Dans un appel très attendu, qui a duré plus de deux heures, Donald Trump a arraché à son homologue russe Vladimir Poutine une promesse de trêve de 30 jours en Ukraine “limitée aux infrastructures énergétiques”
Les dirigeants américain et russe ont convenu de commencer "immédiatement" des négociations, selon un communiqué de la Maison Blanche. Elles devraient “commencer dimanche à Jeddah”. En revanche, pas de réelle percée en vue d'un cessez-le-feu total. Le verbatim diplomatique de Vladimir Poutine en dit long : il se dit prêt à “travailler sur un examen approfondi des voies possibles d’un règlement, qui devrait être global, stable et durable”.
L'exécutif américain de son côté qui vante l'"immense avantage" d'une "meilleure relation bilatérale" entre les Etats-Unis et la Russie, avec à la clé de potentiels "énormes accords économiques."
Le président russe a par ailleurs exigé la fin du "réarmement" de l'Ukraine et l'arrêt de l'aide occidentale à Kiev.
Pour Volodymyr Zelensky, ce sont des conditions qui visent à "affaiblir" l'Ukraine et montrent que Vladimir Poutine n'est pas prêt "à mettre fin" à la guerre.

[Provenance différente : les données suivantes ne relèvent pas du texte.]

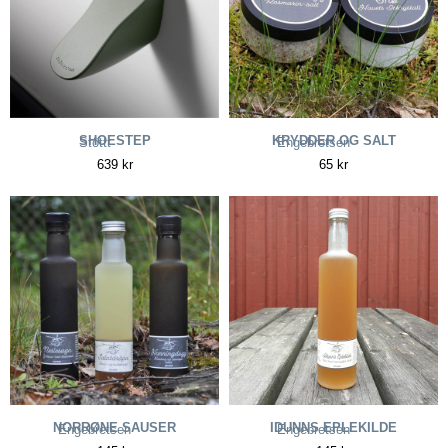
SHOESTEP
KRYDDER OG SALT
Stöttt
Engebretsen
639
kr
65
kr
NORRØNE SAUSER
IDUNNS EPLEKILDE
Engebretsen
Engebretsen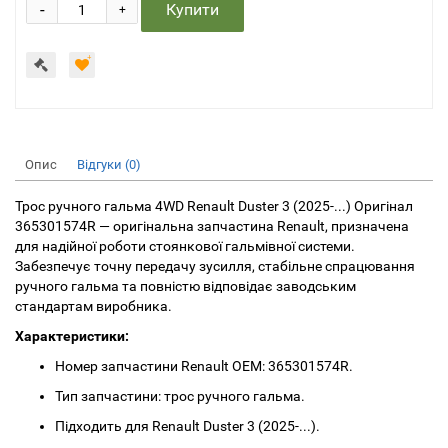
-
Купити
+
Опис
Відгуки (0)
Трос ручного гальма 4WD Renault Duster 3 (2025-...) Оригінал
365301574R — оригінальна запчастина Renault, призначена
для надійної роботи стоянкової гальмівної системи.
Забезпечує точну передачу зусилля, стабільне спрацювання
ручного гальма та повністю відповідає заводським
стандартам виробника.
Характеристики:
Номер запчастини Renault OEM: 365301574R.
Тип запчастини: трос ручного гальма.
Підходить для Renault Duster 3 (2025-...).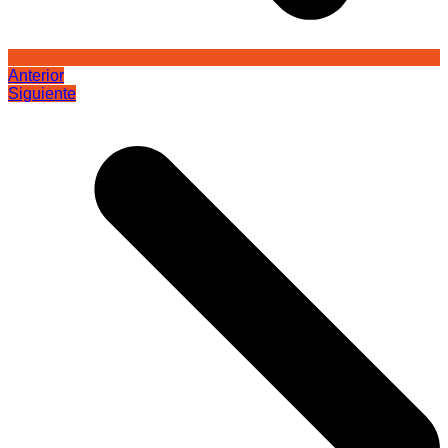
Anterior
Siguiente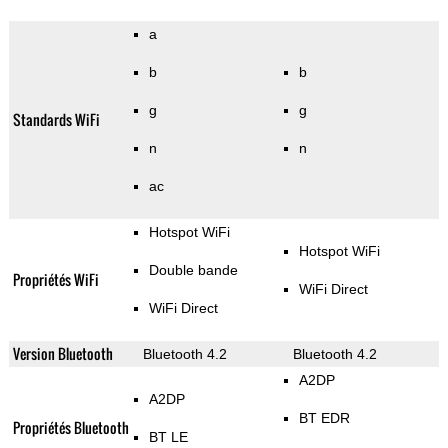
a
b
b
g
g
Standards WiFi
n
n
ac
Hotspot WiFi
Hotspot WiFi
Double bande
Propriétés WiFi
WiFi Direct
WiFi Direct
Version Bluetooth
Bluetooth 4.2
Bluetooth 4.2
A2DP
A2DP
BT EDR
Propriétés Bluetooth
BT LE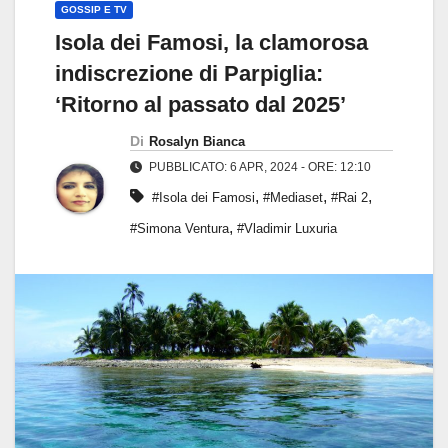
GOSSIP E TV
Isola dei Famosi, la clamorosa
indiscrezione di Parpiglia:
‘Ritorno al passato dal 2025’
Di
Rosalyn Bianca
PUBBLICATO: 6 APR, 2024 - ORE: 12:10
,
,
,
#Isola dei Famosi
#Mediaset
#Rai 2
,
#Simona Ventura
#Vladimir Luxuria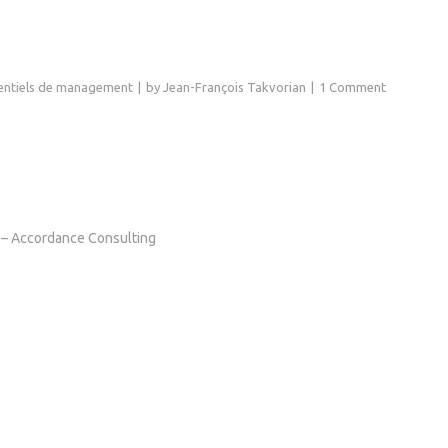
entiels de management
by
Jean-François Takvorian
1 Comment
 – Accordance Consulting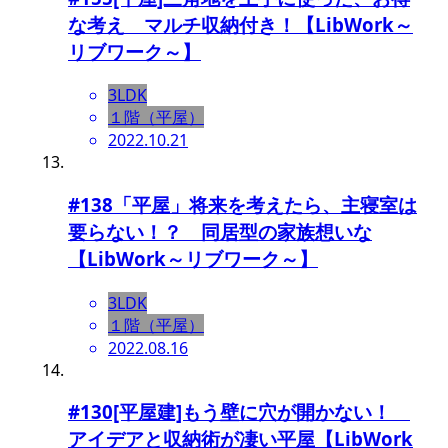
な考え マルチ収納付き！【LibWork～
リブワーク～】
3LDK
１階（平屋）
2022.10.21
#138「平屋」将来を考えたら、主寝室は
要らない！？ 同居型の家族想いな
【LibWork～リブワーク～】
3LDK
１階（平屋）
2022.08.16
#130[平屋建]もう壁に穴が開かない！
アイデアと収納術が凄い平屋【LibWork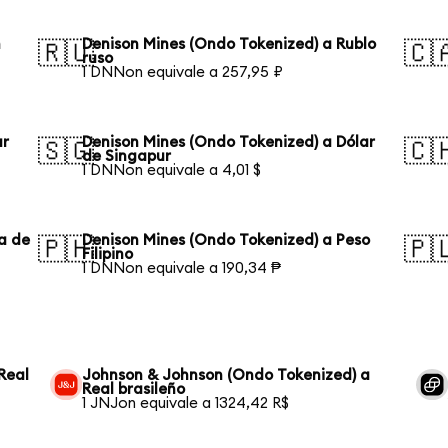
n
Denison Mines (Ondo Tokenized) a Rublo
🇷🇺
🇨
ruso
1 DNNon equivale a 257,95 ₽
ar
Denison Mines (Ondo Tokenized) a Dólar
🇸🇬
🇨
de Singapur
1 DNNon equivale a 4,01 $
a de
Denison Mines (Ondo Tokenized) a Peso
🇵🇭
🇵
Filipino
1 DNNon equivale a 190,34 ₱
Real
Johnson & Johnson (Ondo Tokenized) a
Real brasileño
1 JNJon equivale a 1324,42 R$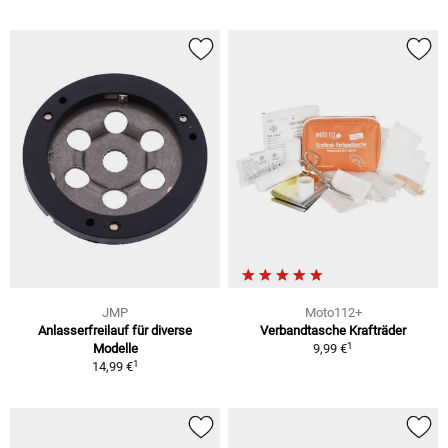
JMP
Moto112+
Anlasserfreilauf für diverse
Verbandtasche Krafträder
1
Modelle
9,99 €
1
14,99 €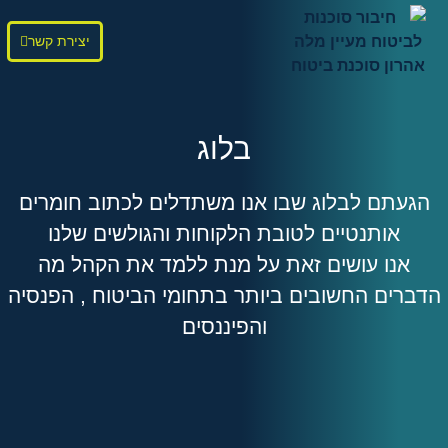
יצירת קשר
בלוג
הגעתם לבלוג שבו אנו משתדלים לכתוב חומרים
אותנטיים לטובת הלקוחות והגולשים שלנו
אנו עושים זאת על מנת ללמד את הקהל מה
הדברים החשובים ביותר בתחומי הביטוח , הפנסיה
והפיננסים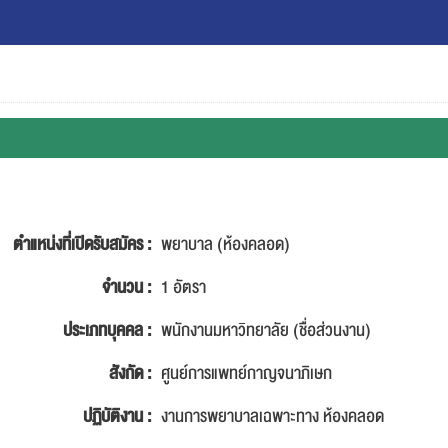
ตำแหน่งที่เปิดรับสมัคร :
พยาบาล (ห้องคลอด)
จำนวน :
1 อัตรา
ประเภทบุคคล :
พนักงานมหาวิทยาลัย (ชื่อส่วนงาน)
สังกัด :
ศูนย์การแพทย์กาญจนาภิเษก
ปฏิบัติงาน :
งานการพยาบาลเฉพาะทาง ห้องคลอด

Néanmoins, le président ukrainien s'est dit mardi favorable sur le principe à une trêve avec la Russie, il a insisté sur la nécessité d'obtenir des "détails" sur l’appel téléphonique de la part de Washington.
Le chancelier allemand Olaf Scholz et le président français Emmanuel Macron ont de leur côté assuré l'Ukraine de la poursuite de l'aide militaire. Le président français Emmanuel Macron a déclaré mardi à Berlin que la trêve devait être "vérifiable" en Ukraine et les Ukrainiens associés aux discussions. “Évidemment, cela n'est pas concevable sans que les Ukrainiens ne soient autour de la table", a-t-il martelé.